> Directions
Report every line below that carries the word "from".

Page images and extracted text
--- START ---

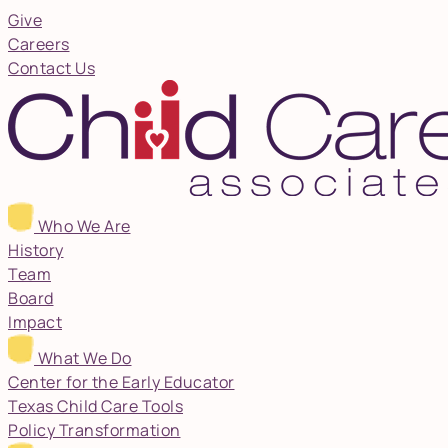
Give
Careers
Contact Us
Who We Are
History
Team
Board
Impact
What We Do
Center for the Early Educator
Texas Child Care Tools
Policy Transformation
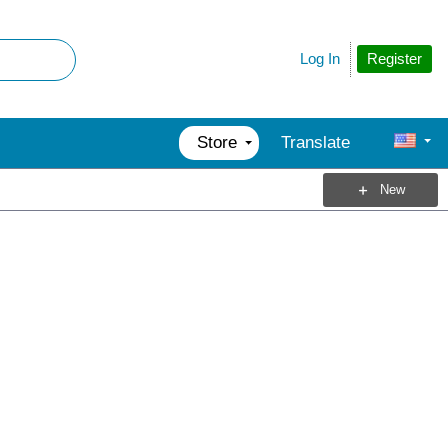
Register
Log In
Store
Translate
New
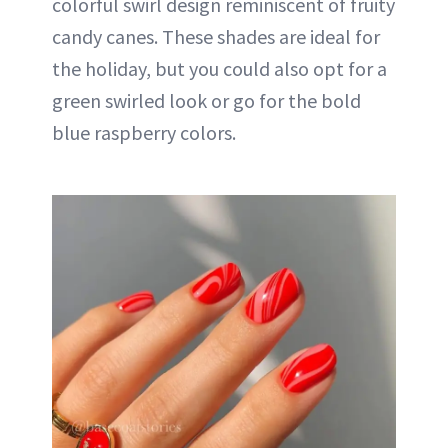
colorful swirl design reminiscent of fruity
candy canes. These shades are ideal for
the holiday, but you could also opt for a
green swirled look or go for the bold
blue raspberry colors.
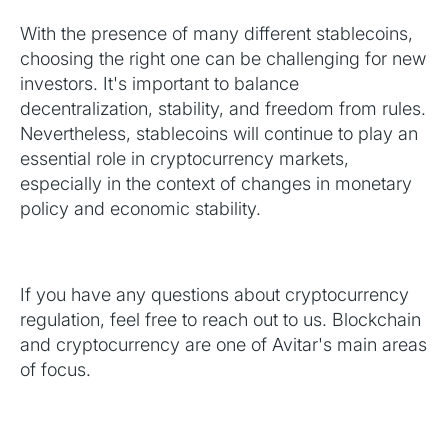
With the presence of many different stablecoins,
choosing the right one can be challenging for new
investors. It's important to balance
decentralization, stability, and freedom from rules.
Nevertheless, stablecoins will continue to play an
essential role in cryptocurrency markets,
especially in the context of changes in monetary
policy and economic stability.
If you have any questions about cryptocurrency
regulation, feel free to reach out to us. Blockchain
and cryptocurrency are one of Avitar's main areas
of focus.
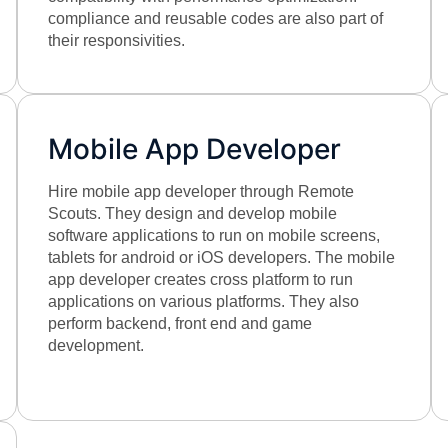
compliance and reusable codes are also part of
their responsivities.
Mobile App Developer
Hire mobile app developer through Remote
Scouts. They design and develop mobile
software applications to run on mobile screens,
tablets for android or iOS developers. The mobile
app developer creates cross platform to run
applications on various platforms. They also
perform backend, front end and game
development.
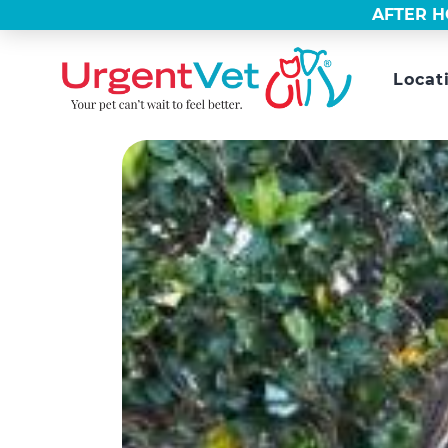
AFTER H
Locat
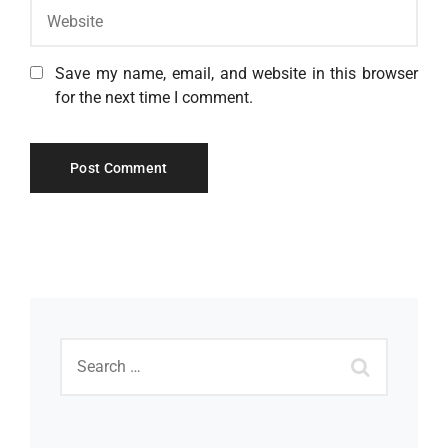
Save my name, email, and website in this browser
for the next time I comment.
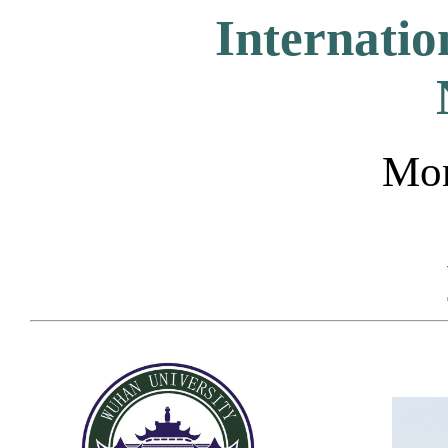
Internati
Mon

--- END ---
--- START ---

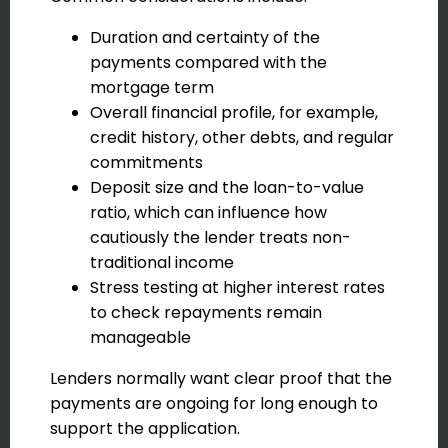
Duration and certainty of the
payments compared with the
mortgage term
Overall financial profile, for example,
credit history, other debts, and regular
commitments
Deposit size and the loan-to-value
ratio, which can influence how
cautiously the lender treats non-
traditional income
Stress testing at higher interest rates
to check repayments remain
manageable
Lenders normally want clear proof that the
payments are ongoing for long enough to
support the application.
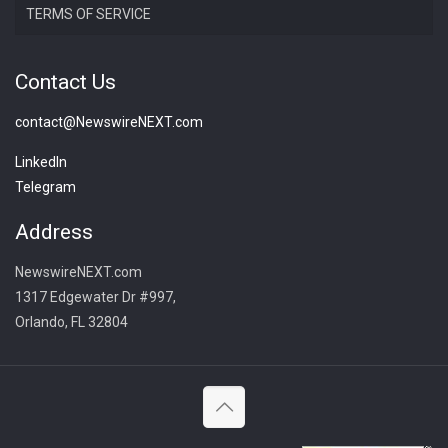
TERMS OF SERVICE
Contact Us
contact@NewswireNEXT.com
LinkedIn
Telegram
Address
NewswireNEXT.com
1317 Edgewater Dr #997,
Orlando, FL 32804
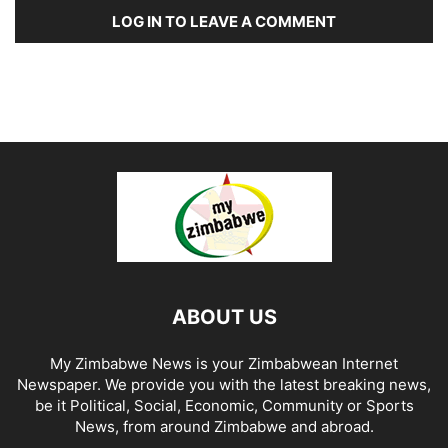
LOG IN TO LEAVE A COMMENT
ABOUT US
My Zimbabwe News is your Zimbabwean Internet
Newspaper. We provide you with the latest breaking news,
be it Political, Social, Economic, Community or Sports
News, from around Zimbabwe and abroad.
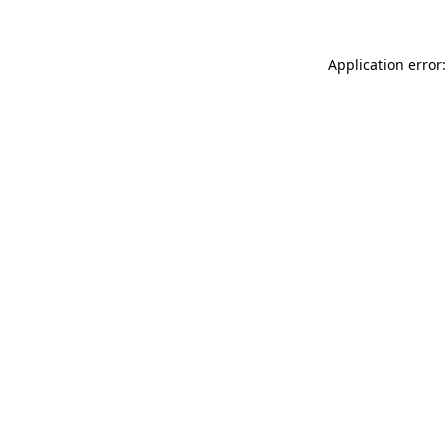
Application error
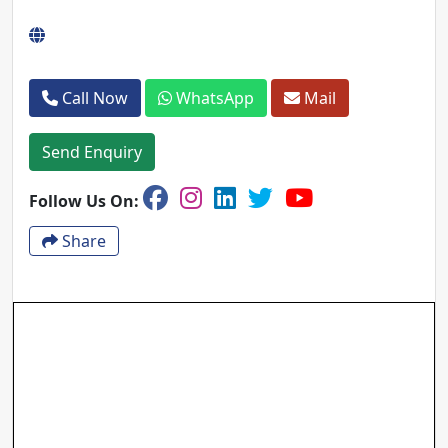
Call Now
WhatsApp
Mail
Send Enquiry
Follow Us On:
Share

--- END ---

> Result of the task
decentralization, stability, and freedom from rules.
News, from around Zimbabwe and abroad.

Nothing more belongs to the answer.